Mais il est tard dans la journée et les chiffres semblent très mauvais. S’il clignote ou perd, sa crédibilité déjà réduite, dit, un ministre, «être déchiqueté». Les députés à gauche seront enhardis de lutter contre plus de problèmes et de faire pression pour plus de nouvelles augmentations d’impôt. La secrétaire à la protection sociale Liz Kendall sera gravement endommagée, son chef d’état-major sera assisté et son chancelier moins sûr.

Par-dessus tout, cependant, le public se demandera à juste titre si la main-d’œuvre a la volonté de fournir les changements exigeants de l’État qui grinçait la Grande-Bretagne. L’ampleur du projet de loi sur la protection sociale signifie que cette réforme ne peut pas être le dernier mot sur le sujet. Qu’arrivera-t-il aux réformes controversées du NHS? Si le travail montre qu’il n’a pas l’estomac pour des choix difficiles, les électeurs reprendront la recherche d’un parti qui ne le fait pas.

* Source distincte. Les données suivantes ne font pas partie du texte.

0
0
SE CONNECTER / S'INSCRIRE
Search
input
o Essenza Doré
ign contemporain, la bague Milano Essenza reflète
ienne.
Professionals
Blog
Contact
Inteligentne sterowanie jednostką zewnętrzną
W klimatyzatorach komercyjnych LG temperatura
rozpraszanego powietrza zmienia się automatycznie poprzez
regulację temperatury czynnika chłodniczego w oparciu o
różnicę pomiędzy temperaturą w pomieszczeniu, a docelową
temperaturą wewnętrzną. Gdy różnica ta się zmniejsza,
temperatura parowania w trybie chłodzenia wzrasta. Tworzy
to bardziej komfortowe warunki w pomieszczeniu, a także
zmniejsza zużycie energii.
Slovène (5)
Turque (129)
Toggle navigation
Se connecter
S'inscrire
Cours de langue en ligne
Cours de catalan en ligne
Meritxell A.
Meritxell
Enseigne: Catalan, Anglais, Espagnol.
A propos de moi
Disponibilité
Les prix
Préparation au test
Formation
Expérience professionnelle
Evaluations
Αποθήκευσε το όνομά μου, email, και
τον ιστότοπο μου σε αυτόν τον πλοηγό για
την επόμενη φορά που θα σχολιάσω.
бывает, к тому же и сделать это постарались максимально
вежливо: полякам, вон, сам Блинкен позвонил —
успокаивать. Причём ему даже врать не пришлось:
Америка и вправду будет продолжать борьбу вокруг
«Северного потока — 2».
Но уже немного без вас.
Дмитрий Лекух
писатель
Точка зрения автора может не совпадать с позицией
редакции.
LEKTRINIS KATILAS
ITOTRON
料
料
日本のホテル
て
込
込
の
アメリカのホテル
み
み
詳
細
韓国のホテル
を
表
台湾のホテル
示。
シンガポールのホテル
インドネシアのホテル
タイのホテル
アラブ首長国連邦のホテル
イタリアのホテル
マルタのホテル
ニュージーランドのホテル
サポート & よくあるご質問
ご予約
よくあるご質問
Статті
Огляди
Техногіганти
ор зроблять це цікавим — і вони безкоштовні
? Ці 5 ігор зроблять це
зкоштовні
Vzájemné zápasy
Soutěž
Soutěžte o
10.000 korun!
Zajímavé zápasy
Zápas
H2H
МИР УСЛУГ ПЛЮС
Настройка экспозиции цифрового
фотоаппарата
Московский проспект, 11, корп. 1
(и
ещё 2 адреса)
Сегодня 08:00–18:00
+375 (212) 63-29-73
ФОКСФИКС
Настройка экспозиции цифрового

Perdre ou s’effondrer ne serait pas immédiatement mortel. Mais quels que soient les défauts de cette législation – et il y en a beaucoup – cela annoncerait une perte d’autorité qui est souvent le début de la fin des dirigeants. Une fois que vous êtes obligé de plier le genou à vos députés d’arrière-ban, vous vous tenez rarement à nouveau.